I have been reminded a lot recently of the novel Remains of the Day, by Kazuo Ishiguro. The narrator is a butler who was loyal to his lord. The butler idolized his employer. But as the novel unfolds, the lord he so fondly and faithfully served turns out to have been a foolish Nazi sympathizer in the years leading up to WWII. Imagine spending decades of your life serving someone you admire, and then having to face up to the reality that the man was a knave.
I can think of so many Jewish friends who in recent years loyally sympathized with progressive causes. And now these causes seem, among other things, to be riddled with anti-semitic leanings. I think that it will take many years for erstwhile progressive Jews to come to terms with the extent to which 21st-century Progressive causes are fraudulent.

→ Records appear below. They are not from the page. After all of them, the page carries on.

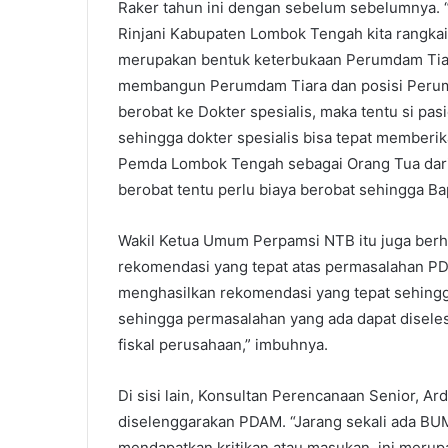
Raker tahun ini dengan sebelum sebelumnya. 
Rinjani Kabupaten Lombok Tengah kita rangkai
merupakan bentuk keterbukaan Perumdam Tiara
membangun Perumdam Tiara dan posisi Perumda
berobat ke Dokter spesialis, maka tentu si p
sehingga dokter spesialis bisa tepat memberik
Pemda Lombok Tengah sebagai Orang Tua dari
berobat tentu perlu biaya berobat sehingga B
Wakil Ketua Umum Perpamsi NTB itu juga be
rekomendasi yang tepat atas permasalahan PDA
menghasilkan rekomendasi yang tepat sehing
sehingga permasalahan yang ada dapat disele
fiskal perusahaan,” imbuhnya.
Di sisi lain, Konsultan Perencanaan Senior, A
diselenggarakan PDAM. “Jarang sekali ada BU
mendapatkan kritikan atau masukan, ini meru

By fraudulent, I mean that they do not help the people that they purport to help. BLM does not help black people. Diversity, Equity, and Inclusion does not help achieve any of those goals. The champions of the Palestinian cause do not help Palestinians. The climate alarmists probably do not help the climate. The various gender ideologues probably do not help people who are struggling with the psychological problems that accompany their gender identity issues.
Recently, Tablet published a symposium called What Now? It was an opportunity for Jews to offer opinions that they probably would not have articulated prior to the October 7 Hamas pogrom. Titles of the essays include:
What has shocked Jews much more than the atrocities of Hamas are the atrocities committed by Progressives. It turns out that Progressives support a Palestinian cause that seeks not peace and dignity for all but to drive Jews out of the Middle East completely. Progressives say that the “context” justifies rape, murder and kidnapping of innocent people. Under the doctrine of intersectionality, Progressives manage to link support for Islamic theocrats to LGBTQ rights.
The Overton Window has clearly moved for many American Jews. The Ivy League is now disgraced. Imagine if on college campuses there were students marching around in Ku Klux Klan hoods shouting racist slogans. And imagine they were doing this right after the death of George Floyd. That is what the pro-Hamas demonstrations feel like to Jewish students.
The same Diversity, Equity, and Inclusion offices that supposedly are there to make minorities feel comfortable on campus are actively promoting Jew-hatred. Going forward, Jews are not going to regard DEI as benevolent.
What about non-Jews?
Is the Overton Window also shifting for non-Jews? Are there non-Jewish liberal Democrats who are now horrified by the social justice radicals? I cannot tell, but there are hints of turmoil in this story from The Hill about divisions among House Democrats resulting from the fighting in Gaza.
A real Overton Window shift would see non-Jews
blaming Hamas for the deaths of Palestinian civilians, rather than rewarding Hamas by calling for an Israeli cease fire.
talking about how to handle Iran, with a more negative outlook on the nuclear deal and a more positive outlook on promoting regime change.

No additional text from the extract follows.